OH, SILBA Y VENDRÉ A TI, MUCHACHO, de M. R. James.

Según muchos críticos, la mejor historia de fantasmas jamás escrita por el mejor escritor de cuentos de fantasmas que ha habido. Un relato magistral donde un silbato antiguo, una reliquia arqueológica aparentemente inofensiva, suscita una aparición aterradora que persigue a un anciano profesor durante unas vacaciones en la costa este de Inglaterra.


EL SIGNO AMARILLO, de Robert W. Chambers.

Y siguiendo con relatos de miedo, el cuento favorito de H. P. Lovecraft fue siempre El signo amarillo, de Robert W. Chambers, «el más poderoso de los relatos» incluidos en el mejor libro de su autor, El rey amarillo, «una serie de historias cortas vagamente conectadas que tienen como trasfondo un monstruoso y censurado libro cuya lectura provoca temor, locura y espectral tragedia». Un misterioso libro que no deja de hacernos pensar en la influencia que la lectura de Chambers tuvo para Lovecraft, y en concreto para su famoso Necronomicon del «árabe loco» Abdul Alhazred.


ALADINO Y LA LÁMPARA MARAVILLOSA, Anónimo.
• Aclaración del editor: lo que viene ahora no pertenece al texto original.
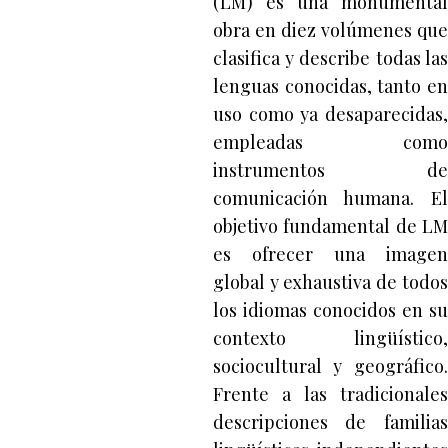
(LM) es una monumental
obra en diez volúmenes que
clasifica y describe todas las
lenguas conocidas, tanto en
uso como ya desaparecidas,
empleadas como
instrumentos de
comunicación humana. El
objetivo fundamental de LM
es ofrecer una imagen
global y exhaustiva de todos
los idiomas conocidos en su
contexto lingüístico,
sociocultural y geográfico.
Frente a las tradicionales
descripciones de familias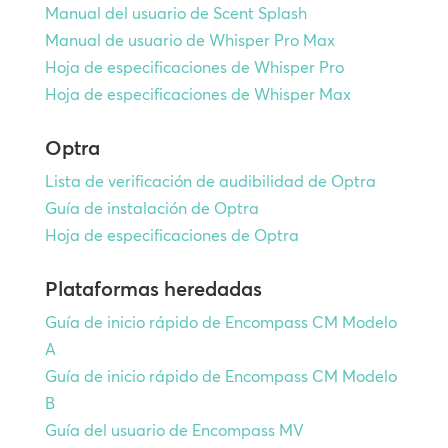
Manual del usuario de Scent Splash
Manual de usuario de Whisper Pro Max
Hoja de especificaciones de Whisper Pro
Hoja de especificaciones de Whisper Max
Optra
Lista de verificación de audibilidad de Optra
Guía de instalación de Optra
Hoja de especificaciones de Optra
Plataformas heredadas
Guía de inicio rápido de Encompass CM Modelo
A
Guía de inicio rápido de Encompass CM Modelo
B
Guía del usuario de Encompass MV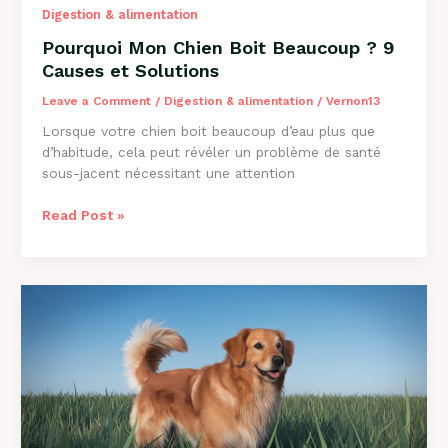
Digestion & alimentation
Pourquoi Mon Chien Boit Beaucoup ? 9
Causes et Solutions
Leave a Comment
/
Digestion & alimentation
/
Vernon13
Lorsque votre chien boit beaucoup d’eau plus que
d’habitude, cela peut révéler un problème de santé
sous-jacent nécessitant une attention
Pourquoi
Read Post »
Mon
Chien
Boit
Beaucoup
?
9
Causes
et
Solutions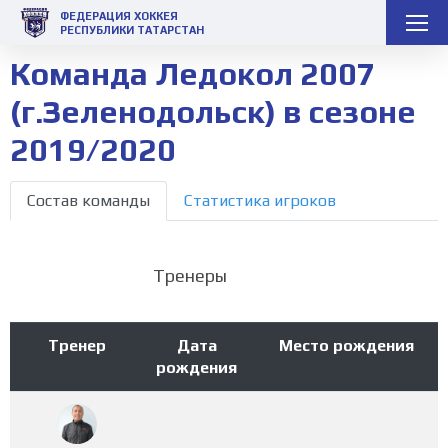
ФЕДЕРАЦИЯ ХОККЕЯ
РЕСПУБЛИКИ ТАТАРСТАН
Команда Ледокол 2007
(г.Зеленодольск) в сезоне
2019/2020
Состав команды
Статистика игроков
Тренеры
Тренер
Дата
Место рождения
рождения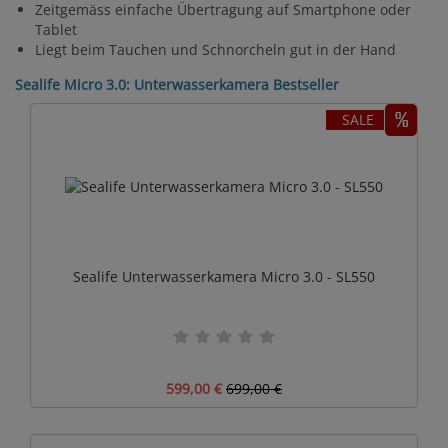
Zeitgemäss einfache Übertragung auf Smartphone oder
Tablet
Liegt beim Tauchen und Schnorcheln gut in der Hand
Sealife Micro 3.0: Unterwasserkamera Bestseller
SALE
Sealife Unterwasserkamera Micro 3.0 - SL550
599,00 €
699,00 €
Uno de los más conocidos relatos de la famosa compilación oriental conocida como las Mil y una noches, y que Thomas De Quincey juzgaba como el mejor de todos los incluidos en ella, aunque, curiosamente, no figure en los textos originales. Según Borges conjeturaba, quizá «se trata de una feliz invención de Galland, el orientalista francés que reveló, a principios del siglo XVIII, Las Mil y Una Noches al Occidente».


UN LUGAR LIMPIO Y BIEN ILUMINADO, de Enest Hemingway.

Según James Joyce, esta es la mejor historia corta que se haya escrito. Esta pieza supone un rápido vistazo existencial a la religión, la vida y la vejez, y podría ser una de las obras más antologizadas de Ernest Hemingway.


WAKEFIELD, de Nathaniel Hawthorne.

Historia de toques kafkianos (aunque, obviamente, la influencia debe ser inversa), que Jorge Luis Borges consideraba uno de sus cuentos favoritos. ¿La trama? El extrañísimo autoexilio sin motivo aparente, a pocos metros de su hogar, de un esposo amantísimo, que vuelve tras veinte años de ausencia, y reanuda su feliz vida familiar sin trauma ni dolor para ninguno de sus miembros.


¿CUÁNTA TIERRA NECESITA EL HOMBRE?, de León Tolstoi.

Otro cuento recomendado por James Joyce, hasta el punto que algunas fuentes lo reputan como aquel que el autor irlandés consideraba el mejor relato que se había escrito. La propia esposa de Tolstoi, Sofía, tras leerlo, le escribió a su marido una carta en los siguientes términos:

«La impresión es que el estilo es maravillosamente riguroso, conciso, sin una palabra de más, todo es preciso, acertado, como un acorde; hay mucho contenido, pocas palabras y satisface hasta el final».

¿Una proscripción moral de un determinado tipo de conducta? ¿Una pesimista descripción de la condición humana? No importa cuál sea nuestra respuesta; sea una o la otra, o las dos a un tiempo, en todo caso, estamos ante una historia absorbente en las manos magistrales de un maestro.


VENDRÁN LLUVIAS SUAVES, de Ray Bradbury.

Apocalíptica historia de tintes cautelares, muy apropiada en estos días de desconcierto y temor guerrero. Conocido como el preferido por Bradbury de entre todos los cuentos cortos que había escrito, su historia es de lo más conmovedora debido a su uso suave y dulce de la ironía.